Andy Goode

Personal information
- Born: Andrew Brian Goode 30 January 1960 (age 66) Welwyn Garden City, Hertfordshire, England
- Height: 1.83 m (6 ft 0 in)

Sport
- Country: England
- Sport: Badminton
- Handedness: Right
- BWF profile

Medal record
Men's badminton
Representing England
World Cup
| Bronze medal – third place | 1988 Bangkok | Mixed doubles |
Thomas Cup
| Bronze medal – third place | 1982 London | Men's team |
| Bronze medal – third place | 1984 Kuala Lumpur | Men's team |
Commonwealth Games
| Gold medal – first place | 1986 Edinburgh | Mixed team |
| Gold medal – first place | 1990 Auckland | Mixed team |
| Silver medal – second place | 1986 Edinburgh | Mixed doubles |
| Silver medal – second place | 1986 Edinburgh | Men's doubles |
| Bronze medal – third place | 1990 Auckland | Mixed doubles |
European Championships
| Gold medal – first place | 1982 Böblingen | Mixed team |
| Bronze medal – third place | 1982 Böblingen | Men's doubles |
| Bronze medal – third place | 1992 Glasgow | Mixed team |
European Junior Championships
| Gold medal – first place | 1977 Ta' Qali | Boys' singles |
| Gold medal – first place | 1977 Ta' Qali | Mixed team |

= Andy Goode (badminton) =

English badminton player

Andrew Brian Goode (born 30 January 1960) is an English retired badminton player.

== Career ==
At the age of 17, Goode won the boys' singles at the 1977 European Junior Championships, and was part of the English winning team at that competition.

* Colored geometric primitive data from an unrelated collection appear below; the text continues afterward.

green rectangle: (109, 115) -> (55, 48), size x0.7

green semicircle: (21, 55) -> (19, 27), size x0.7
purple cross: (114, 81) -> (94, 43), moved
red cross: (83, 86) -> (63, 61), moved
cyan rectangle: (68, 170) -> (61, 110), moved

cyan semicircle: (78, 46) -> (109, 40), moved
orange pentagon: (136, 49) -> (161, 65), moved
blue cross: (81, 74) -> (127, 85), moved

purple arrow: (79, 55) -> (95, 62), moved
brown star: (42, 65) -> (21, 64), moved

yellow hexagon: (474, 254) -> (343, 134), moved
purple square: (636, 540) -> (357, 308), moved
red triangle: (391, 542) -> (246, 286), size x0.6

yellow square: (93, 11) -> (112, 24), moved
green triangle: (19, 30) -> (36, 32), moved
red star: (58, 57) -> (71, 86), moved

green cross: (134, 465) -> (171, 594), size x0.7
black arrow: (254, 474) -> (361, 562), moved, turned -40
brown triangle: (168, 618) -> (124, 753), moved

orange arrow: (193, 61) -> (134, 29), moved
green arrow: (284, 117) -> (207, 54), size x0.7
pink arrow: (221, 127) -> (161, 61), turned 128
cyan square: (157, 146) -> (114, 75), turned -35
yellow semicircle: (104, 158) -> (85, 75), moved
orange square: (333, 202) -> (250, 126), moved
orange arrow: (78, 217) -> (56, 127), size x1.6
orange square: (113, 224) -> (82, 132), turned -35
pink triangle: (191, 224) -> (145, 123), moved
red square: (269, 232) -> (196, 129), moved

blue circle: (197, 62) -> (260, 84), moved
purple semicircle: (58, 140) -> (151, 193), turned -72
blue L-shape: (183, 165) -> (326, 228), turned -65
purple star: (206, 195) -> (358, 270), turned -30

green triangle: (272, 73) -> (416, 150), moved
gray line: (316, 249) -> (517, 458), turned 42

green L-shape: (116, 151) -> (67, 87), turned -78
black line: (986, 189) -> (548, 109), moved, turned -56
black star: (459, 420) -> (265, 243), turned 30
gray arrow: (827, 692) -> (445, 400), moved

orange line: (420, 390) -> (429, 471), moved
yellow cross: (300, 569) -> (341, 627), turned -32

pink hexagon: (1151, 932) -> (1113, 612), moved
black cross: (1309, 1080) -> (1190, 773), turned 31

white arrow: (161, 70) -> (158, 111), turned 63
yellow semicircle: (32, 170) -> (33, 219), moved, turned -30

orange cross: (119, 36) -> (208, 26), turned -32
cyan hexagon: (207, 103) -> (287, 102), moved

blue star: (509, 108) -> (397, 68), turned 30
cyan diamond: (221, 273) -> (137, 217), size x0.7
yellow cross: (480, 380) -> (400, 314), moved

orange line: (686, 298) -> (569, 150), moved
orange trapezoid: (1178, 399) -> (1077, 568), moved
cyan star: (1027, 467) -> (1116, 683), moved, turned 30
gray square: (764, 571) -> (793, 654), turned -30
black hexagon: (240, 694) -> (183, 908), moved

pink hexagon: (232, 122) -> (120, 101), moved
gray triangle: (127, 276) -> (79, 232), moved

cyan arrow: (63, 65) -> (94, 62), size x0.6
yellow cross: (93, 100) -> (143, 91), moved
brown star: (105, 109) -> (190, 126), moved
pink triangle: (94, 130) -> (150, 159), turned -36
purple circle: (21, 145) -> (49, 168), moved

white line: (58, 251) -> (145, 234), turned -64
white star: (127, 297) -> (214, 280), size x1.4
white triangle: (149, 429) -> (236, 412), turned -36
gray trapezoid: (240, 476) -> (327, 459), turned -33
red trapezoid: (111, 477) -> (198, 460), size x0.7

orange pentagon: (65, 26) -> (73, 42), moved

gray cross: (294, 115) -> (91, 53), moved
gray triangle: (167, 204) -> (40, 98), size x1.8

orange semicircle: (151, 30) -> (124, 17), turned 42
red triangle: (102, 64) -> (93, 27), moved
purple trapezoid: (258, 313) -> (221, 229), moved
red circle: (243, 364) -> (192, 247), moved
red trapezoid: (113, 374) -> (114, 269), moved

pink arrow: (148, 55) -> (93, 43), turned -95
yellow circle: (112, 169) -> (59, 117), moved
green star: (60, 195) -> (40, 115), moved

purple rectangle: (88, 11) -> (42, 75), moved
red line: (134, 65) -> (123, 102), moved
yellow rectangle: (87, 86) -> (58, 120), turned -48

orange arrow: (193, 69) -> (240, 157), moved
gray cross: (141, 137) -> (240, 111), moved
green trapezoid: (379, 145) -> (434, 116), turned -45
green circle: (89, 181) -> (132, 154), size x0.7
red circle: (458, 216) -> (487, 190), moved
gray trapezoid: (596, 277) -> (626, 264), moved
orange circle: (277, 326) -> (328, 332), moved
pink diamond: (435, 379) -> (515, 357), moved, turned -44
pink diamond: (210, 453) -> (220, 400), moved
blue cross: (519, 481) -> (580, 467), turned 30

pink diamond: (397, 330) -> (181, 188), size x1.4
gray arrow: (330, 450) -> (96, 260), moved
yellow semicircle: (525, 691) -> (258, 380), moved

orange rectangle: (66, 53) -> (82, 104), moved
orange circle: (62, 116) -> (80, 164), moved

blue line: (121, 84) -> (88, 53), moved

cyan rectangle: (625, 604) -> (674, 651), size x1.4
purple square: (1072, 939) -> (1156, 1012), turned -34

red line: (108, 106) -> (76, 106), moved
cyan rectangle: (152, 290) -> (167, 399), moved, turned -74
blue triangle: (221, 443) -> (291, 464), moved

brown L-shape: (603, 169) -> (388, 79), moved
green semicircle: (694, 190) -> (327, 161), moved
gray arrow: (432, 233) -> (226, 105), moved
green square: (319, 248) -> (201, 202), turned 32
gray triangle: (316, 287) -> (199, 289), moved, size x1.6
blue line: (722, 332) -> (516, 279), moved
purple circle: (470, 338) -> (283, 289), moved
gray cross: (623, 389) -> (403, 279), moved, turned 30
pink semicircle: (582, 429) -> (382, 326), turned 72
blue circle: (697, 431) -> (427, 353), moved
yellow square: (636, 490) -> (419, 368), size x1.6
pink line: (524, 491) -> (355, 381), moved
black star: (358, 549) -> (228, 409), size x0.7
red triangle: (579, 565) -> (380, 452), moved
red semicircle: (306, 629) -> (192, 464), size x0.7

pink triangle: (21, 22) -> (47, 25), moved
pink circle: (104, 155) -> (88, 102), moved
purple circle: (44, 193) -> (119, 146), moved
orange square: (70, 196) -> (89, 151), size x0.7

Goode represented England and won a gold medal in the team event and two silver medals in the men's and mixed doubles, at the 1986 Commonwealth Games in Edinburgh, Scotland.

In 1990, Goode who won the men's and mixed doubles title at the National Championships, had been left out of the England team for the European Championships in Moscow. He later won two more medals in the team event and mixed doubles at the 1990 Commonwealth Games in Auckland, New Zealand.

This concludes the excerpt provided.